Dracaena eilensis flowers are borne on a spike-like raceme approximately 30 cm long.

== Distribution and habitat ==
Dracaena eilensis is found only in a small region near Eyl. This region receives less than 100 mm rainfall annually, which is unusually dry even among xerophytic sansevierias. The air temperature in this region ranges between 22-35 °C while the soil temperature is typically 24-27 °C.

== Cultivation ==
Dracaena eilensis is rarely found in cultivation. The plant is extremely slow growing, and requires warm temperatures and bright light to grow, making commercial cultivation unviable. Limited cultivation of D. eilensis using micropropagation has been successfully employed by collectors and enthusiasts, but as of writing, D. eilensis is not available from any commercial sources.

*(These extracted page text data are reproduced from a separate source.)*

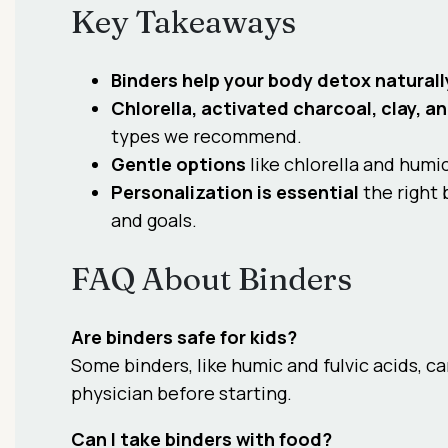
Key Takeaways
Binders help your body detox naturall
Chlorella, activated charcoal, clay, a
types we recommend.
Gentle options
like chlorella and humic
Personalization is essential
the right 
and goals.
FAQ About Binders
Are binders safe for kids?
Some binders, like humic and fulvic acids, c
physician before starting.
Can I take binders with food?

D. eilensis, like most xerophytic Dracaena, grows best in porous, well drained soil. Excessive watering will cause the fleshy roots to rot, so it is essential that the soil is allowed to dry sufficiently between waterings. Many growers prefer a coarse potting mix consisting of a combination of inorganic and organic ingredients. Gravel, perlite, vermiculite, and decomposed granite are commonly used to add weight and improve drainage, while bark chips and coconut coir or husks are used for moisture retention. Such a porous mix will prevent over watering and provide ample aeration, but requires more frequent watering to prevent over drying.